The records:

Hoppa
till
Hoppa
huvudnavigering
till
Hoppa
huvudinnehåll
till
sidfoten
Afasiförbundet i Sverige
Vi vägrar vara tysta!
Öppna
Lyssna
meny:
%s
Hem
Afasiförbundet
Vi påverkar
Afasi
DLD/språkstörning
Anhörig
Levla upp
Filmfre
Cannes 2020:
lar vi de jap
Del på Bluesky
--
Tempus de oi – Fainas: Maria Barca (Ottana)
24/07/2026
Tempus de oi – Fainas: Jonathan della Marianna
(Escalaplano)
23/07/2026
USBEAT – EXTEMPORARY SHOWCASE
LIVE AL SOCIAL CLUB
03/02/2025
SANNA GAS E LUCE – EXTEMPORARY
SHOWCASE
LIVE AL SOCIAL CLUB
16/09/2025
---
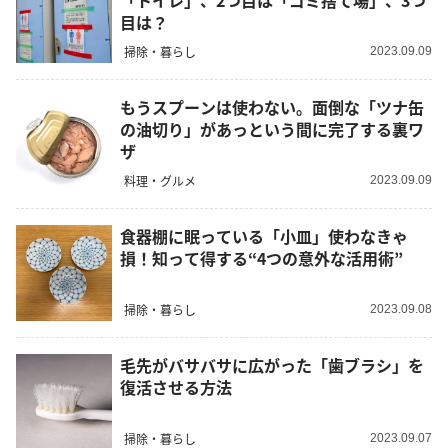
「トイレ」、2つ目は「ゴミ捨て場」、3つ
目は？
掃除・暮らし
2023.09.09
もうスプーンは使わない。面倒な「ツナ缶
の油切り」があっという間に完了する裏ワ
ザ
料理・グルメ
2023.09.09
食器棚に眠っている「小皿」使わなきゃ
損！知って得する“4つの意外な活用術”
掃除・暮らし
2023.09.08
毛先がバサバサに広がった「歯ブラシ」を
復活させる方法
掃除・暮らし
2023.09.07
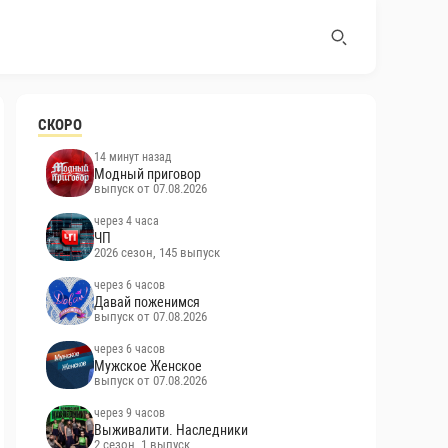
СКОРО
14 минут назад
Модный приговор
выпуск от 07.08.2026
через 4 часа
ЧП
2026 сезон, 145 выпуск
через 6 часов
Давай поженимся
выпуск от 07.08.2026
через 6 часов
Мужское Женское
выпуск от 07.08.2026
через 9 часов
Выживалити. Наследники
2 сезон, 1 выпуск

Task details: Write out every line of the entries that holds the word "через".

Exercise output:
через 4 часа
через 6 часов
через 6 часов
через 9 часов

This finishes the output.